Но вообще-то жаль, что она не вышла замуж. Глядишь – вырастила бы из ничтожества человека. Ирка-то ничего, не побоялась за работягу выскочить. Хотя… За такого-то и Ларочка бы пошла. Не пошла б – побежала. Ну да ничего – еще не вечер. Придет на ее улицу долгожданный праздник. Ирка свое скоро отпляшет, а Ларочка до конца жизни плясать будет на ее костях.

Непонятно, когда жизнь успела такой крутой вираж сделать? Вроде носили ее, носили на руках, а потом – бац, и…

Сколько себя помнила, всегда было так: родители сил для ее блага не жалели. Потому что Ларочка – пуп Вселенной. В этом она была с родителями солидарна: да, она таки пуп! Вся Вселенная крутится вокруг нее. Земля, может, и вертится вокруг Солнца. А вот Солнце вокруг кого? Вокруг Ларочки, да.

Так было, и так должно быть впредь. Когда-то, мама рассказывала, у нее чудовищно болела спина, но она упорно носила дочку на руках до пяти лет – чтобы ребенок не упал, не попортил личико на всю жизнь. Вот это правильно. Это забота о ребенке. И так во всем. Всю жизнь мама-папа вокруг нее на цыпочках: чего тебе, деточка? ах, осторожно, родная! ах, не упади! ах, не ошибись! ах, не выходи замуж – он тебе не пара!

Потом не стало папы. Но Ларочка его смерти практически не заметила: за ней ухаживали, как в прежние времена, она привычно получала все требуемое. Как уж у матери так получалось, но ведь получалось же. Почему теперь все иначе? Так нечестно! Это подло! Сначала ее приучили ко всему готовенькому, а теперь бросили одну. Мало того, что мать перестала ей помогать. Было бы тяжело, но Ларочка бы с этим справилась. Наверное. По крайней мере, она бы постаралась. И даже не обижалась бы на беспомощную мать. Наверное.

Но мать теперь сама требовала помощи – вот в чем штука! Коварный, подлый поворот. Ларочку никто не учил, никто не предупреждал. Это против правил! Мать же сама эти правила устанавливала – все для Ларочки, все для доченьки! А теперь… Да свинство это с материной стороны, вот что! Сначала отец ушел – ну тот ладно, на мать Ларочку оставил. А та теперь на кого бросила? Да еще и охает. Вроде Ларочка может ей помочь. Чем она поможет? Лекарство от старости еще не придумали!
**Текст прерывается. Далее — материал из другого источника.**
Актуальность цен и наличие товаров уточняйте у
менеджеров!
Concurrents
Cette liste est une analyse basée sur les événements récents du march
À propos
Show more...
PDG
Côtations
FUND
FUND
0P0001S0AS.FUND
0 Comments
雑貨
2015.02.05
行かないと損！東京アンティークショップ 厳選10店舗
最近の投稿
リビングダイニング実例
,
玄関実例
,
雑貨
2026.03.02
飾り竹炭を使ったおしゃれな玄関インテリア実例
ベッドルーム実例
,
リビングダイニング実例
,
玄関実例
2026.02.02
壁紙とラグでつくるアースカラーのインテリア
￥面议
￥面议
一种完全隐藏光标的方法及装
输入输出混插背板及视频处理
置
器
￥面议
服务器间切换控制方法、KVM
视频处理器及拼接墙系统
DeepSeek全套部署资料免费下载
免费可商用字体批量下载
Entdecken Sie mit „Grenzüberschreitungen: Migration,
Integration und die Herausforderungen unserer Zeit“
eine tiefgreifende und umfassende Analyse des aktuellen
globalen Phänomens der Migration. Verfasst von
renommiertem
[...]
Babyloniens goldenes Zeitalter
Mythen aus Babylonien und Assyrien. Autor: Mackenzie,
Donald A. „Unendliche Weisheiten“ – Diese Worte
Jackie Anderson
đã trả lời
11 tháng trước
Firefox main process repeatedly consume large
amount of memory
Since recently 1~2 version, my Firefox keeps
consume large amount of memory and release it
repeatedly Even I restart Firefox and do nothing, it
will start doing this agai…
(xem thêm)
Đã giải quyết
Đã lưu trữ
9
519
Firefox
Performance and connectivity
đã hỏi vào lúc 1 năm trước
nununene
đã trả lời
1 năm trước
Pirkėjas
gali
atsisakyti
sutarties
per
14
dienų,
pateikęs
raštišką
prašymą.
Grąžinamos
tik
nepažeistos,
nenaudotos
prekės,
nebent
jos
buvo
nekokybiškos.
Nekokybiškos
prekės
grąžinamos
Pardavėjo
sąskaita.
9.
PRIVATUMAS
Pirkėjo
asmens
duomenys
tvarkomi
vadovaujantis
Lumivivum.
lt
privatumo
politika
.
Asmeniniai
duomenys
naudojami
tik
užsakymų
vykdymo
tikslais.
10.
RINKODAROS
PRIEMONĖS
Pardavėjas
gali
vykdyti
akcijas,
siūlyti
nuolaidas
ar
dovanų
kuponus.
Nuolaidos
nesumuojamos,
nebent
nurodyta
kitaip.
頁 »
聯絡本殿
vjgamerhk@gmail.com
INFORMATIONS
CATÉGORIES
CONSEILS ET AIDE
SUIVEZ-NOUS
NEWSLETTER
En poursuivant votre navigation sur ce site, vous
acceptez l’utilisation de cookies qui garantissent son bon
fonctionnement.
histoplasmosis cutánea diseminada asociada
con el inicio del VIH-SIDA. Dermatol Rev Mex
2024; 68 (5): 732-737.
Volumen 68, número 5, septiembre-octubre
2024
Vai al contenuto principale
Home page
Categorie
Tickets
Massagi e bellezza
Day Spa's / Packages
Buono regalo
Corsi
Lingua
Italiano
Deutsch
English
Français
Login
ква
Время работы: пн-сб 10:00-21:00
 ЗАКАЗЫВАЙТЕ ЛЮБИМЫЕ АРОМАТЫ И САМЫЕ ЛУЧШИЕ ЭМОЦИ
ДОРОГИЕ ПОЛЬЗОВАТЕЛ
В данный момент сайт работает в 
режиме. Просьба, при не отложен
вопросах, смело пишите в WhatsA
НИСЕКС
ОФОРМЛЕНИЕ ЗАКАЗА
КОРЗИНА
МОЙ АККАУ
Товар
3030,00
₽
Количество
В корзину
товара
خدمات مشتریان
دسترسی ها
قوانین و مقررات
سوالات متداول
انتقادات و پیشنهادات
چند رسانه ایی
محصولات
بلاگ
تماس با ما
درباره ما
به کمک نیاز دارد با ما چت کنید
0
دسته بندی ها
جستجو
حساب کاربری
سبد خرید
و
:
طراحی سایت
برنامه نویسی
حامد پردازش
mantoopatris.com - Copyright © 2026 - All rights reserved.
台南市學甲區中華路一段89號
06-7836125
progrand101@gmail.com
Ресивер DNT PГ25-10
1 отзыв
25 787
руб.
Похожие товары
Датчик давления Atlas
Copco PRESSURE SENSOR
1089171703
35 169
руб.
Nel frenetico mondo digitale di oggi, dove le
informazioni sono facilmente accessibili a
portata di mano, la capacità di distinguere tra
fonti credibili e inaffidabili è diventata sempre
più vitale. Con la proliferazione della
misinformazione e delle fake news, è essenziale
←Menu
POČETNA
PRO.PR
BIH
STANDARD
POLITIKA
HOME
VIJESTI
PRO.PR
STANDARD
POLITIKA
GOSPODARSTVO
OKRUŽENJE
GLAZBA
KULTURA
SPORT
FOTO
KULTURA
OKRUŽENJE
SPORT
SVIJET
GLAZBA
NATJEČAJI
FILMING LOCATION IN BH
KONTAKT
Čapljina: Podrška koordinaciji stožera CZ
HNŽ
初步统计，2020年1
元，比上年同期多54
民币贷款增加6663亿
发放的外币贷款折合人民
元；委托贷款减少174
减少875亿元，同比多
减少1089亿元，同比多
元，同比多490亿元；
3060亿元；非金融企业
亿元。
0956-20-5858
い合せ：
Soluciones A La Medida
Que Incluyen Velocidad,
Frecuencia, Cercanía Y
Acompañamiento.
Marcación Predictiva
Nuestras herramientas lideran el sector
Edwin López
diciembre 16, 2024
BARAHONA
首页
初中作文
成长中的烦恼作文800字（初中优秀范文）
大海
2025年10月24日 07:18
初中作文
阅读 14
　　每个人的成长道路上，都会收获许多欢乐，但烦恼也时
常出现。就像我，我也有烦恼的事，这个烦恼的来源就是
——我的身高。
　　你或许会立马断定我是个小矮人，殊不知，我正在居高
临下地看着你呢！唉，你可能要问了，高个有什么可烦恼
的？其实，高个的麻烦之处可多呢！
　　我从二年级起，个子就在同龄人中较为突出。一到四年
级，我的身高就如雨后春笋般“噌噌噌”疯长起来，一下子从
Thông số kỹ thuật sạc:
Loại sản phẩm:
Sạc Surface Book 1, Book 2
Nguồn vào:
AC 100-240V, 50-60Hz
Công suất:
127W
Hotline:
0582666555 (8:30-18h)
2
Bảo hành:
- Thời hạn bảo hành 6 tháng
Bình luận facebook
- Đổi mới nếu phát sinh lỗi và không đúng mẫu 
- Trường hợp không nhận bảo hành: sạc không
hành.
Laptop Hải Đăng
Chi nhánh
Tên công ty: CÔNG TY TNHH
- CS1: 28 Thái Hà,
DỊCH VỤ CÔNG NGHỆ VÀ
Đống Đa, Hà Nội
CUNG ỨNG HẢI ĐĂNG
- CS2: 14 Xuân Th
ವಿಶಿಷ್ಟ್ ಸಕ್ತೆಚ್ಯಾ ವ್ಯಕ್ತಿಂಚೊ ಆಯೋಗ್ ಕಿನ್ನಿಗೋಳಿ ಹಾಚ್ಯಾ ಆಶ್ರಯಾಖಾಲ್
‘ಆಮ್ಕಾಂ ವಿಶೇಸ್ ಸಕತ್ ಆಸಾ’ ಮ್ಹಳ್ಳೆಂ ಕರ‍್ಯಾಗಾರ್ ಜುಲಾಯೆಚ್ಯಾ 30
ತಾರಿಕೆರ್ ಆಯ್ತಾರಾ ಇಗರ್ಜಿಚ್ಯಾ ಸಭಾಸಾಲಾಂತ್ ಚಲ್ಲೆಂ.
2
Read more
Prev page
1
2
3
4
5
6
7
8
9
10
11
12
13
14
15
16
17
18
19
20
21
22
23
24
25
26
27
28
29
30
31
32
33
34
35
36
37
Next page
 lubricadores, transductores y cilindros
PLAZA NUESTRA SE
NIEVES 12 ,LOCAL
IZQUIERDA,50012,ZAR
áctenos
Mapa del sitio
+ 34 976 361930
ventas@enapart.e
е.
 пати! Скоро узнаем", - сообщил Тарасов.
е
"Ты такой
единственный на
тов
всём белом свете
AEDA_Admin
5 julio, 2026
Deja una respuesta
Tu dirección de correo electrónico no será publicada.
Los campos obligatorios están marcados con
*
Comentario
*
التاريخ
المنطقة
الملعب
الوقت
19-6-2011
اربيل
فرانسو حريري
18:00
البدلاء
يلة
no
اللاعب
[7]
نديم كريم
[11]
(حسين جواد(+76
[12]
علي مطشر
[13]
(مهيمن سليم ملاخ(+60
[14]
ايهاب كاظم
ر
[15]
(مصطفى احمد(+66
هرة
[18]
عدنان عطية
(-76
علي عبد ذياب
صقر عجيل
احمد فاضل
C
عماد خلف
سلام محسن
Впрочем, материнское присутствие ее не особенно тяготило. То есть ей, конечно, надоело обслуживать беспомощную старуху, но замечала она ее присутствие лишь тогда, когда мать дергала ее со своими мольбами. Все остальное время Ларочка просто не обращала на старушку внимания: ну, лежит там что-то на кровати, охает, ворочается с боку на бок. Дерево вон за окном тоже охает, поскребывает стекло толстой развесистой веткой. Что ж, внимание на него обращать, вздрагивать каждый раз?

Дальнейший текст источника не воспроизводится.